Stone also maintains that the two companies had a privacy agreement at the beginning of 2025 under which Stone agreed to show Sokolove how different the business model is different and that Stone was using none of Sokolove’s information. Stone claims that Sokolove used this agreement as a pretext for obtaining information for his trial against Stone.

Stone argues that Sokolove has not been able to show a specific commercial secret or confidential information that Stone would have used, but Sokolove cost stone affairs by denigrating the company to potential customers by saying that Stone works like Sokolove.

How companies differ

Stone describes how he thinks that the two companies differ in their commercial models. Unlike Sokolove, Stone says that it does not work as a call center or leads a reference program as the company’s main objective.

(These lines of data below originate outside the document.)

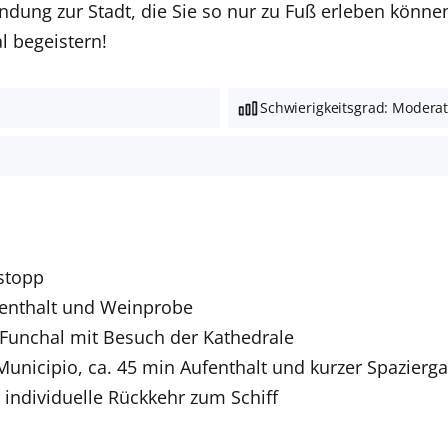
dung zur Stadt, die Sie so nur zu Fuß erleben könne
l begeistern!
Schwierigkeitsgrad: Modera
ostopp
fenthalt und Weinprobe
 Funchal mit Besuch der Kathedrale
unicipio, ca. 45 min Aufenthalt und kurzer Spazierg
 individuelle Rückkehr zum Schiff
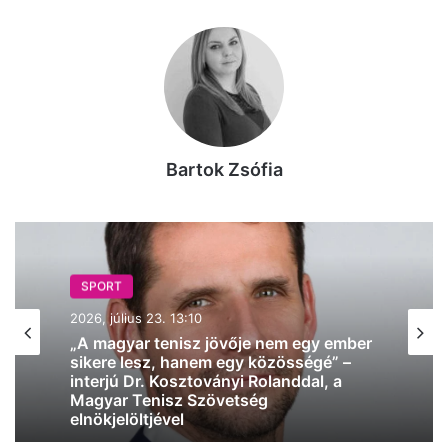
Bartok Zsófia
SPORT
2026, július 23. 13:10
„A magyar tenisz jövője nem egy ember
sikere lesz, hanem egy közösségé” –
interjú Dr. Kosztoványi Rolanddal, a
Magyar Tenisz Szövetség
elnökjelöltjével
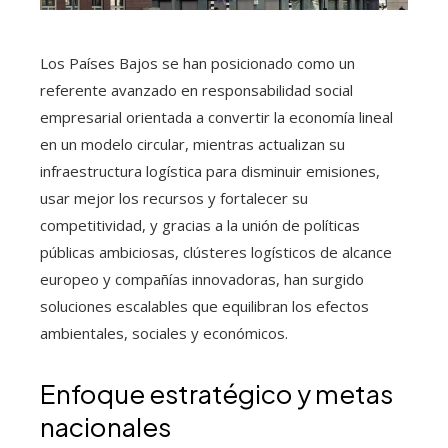
Los Países Bajos se han posicionado como un
referente avanzado en responsabilidad social
empresarial orientada a convertir la economía lineal
en un modelo circular, mientras actualizan su
infraestructura logística para disminuir emisiones,
usar mejor los recursos y fortalecer su
competitividad, y gracias a la unión de políticas
públicas ambiciosas, clústeres logísticos de alcance
europeo y compañías innovadoras, han surgido
soluciones escalables que equilibran los efectos
ambientales, sociales y económicos.
Enfoque estratégico y metas
nacionales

“Sokolove’s law is involved in a complex network of telemarketing and marketing companies which focus on drawing potential customers with representations on its great national practice while all the time, providing to refer the prospects that it generates to various small businesses of the Commonwealth of Massachusetts and in the country, that the customer could otherwise choose” Sokolove’s business model.

“Consequently, the Sokolove Law’s business model largely depends on telemarketing call center staff, rather than practicing lawyers, who make this bait and a routine switch,” said Stone.

Stone maintains that Sokolove has only one lawyer who practices Massachusetts law and that Sokolove is associated with several entities, including consumer acquisition solutions, digital strategies and an abuse of nursing homes as part of its marketing operations.

Stone also highlights how their sources of income would vary. According to Stone, unlike Sokolove, more than 97% of Stone’s revenues come from the representation of customers rather than refer them. Stone generates less than 3% of its income from customers referenced to other companies. On the other hand, Sokolove generates everything or almost all of its income from its generation of leads, says Stone in the complaint.

According to the pursuit, there are other ways of broadcasting from Stone de Sokolove: Stone and his lawyers appear regularly in court and supervise their belongings for customers, while Sokolove lawyers rarely do so; Stone largely focuses on bodily injuries caused by vehicle collisions, injuries to nursing homes and sliding and falling cases – are where it contributes directly, while Sokolove is largely known for mesothelioma and other mass tort questions; And Stone focuses on local or regional advertising, while Sokolove mainly uses national advertising, but not entirely.

Unfair competition

Stone argues that Sokolove’s business model represents unfair competition by distorting the “nature, quality and source of real and potential legal services” and that it diverts customers from Stone’s injuries as the most serious competitor of the State in areas where the two companies compete.

Stone alleges that with its presence in state growth, since the beginning of 2025, Sokolove has “engaged in manifest threats” on Stone’s marketing practices, denigrating Stone by falsely declaring that Stone is committed to the same Telemarketing model as Sokolove.

Following Sokolove’s alleged unfair competition, Stone claims to have lost millions of dollars in market share that he would not have lost if Sokolove had made honest disclosure for potential customers on his business model. “Naturally, adequately informed potential customers would not hire a telemarketing firm when looking for a lawyer or a law firm,” said Stone.

Companies are looking for injunctions and damage.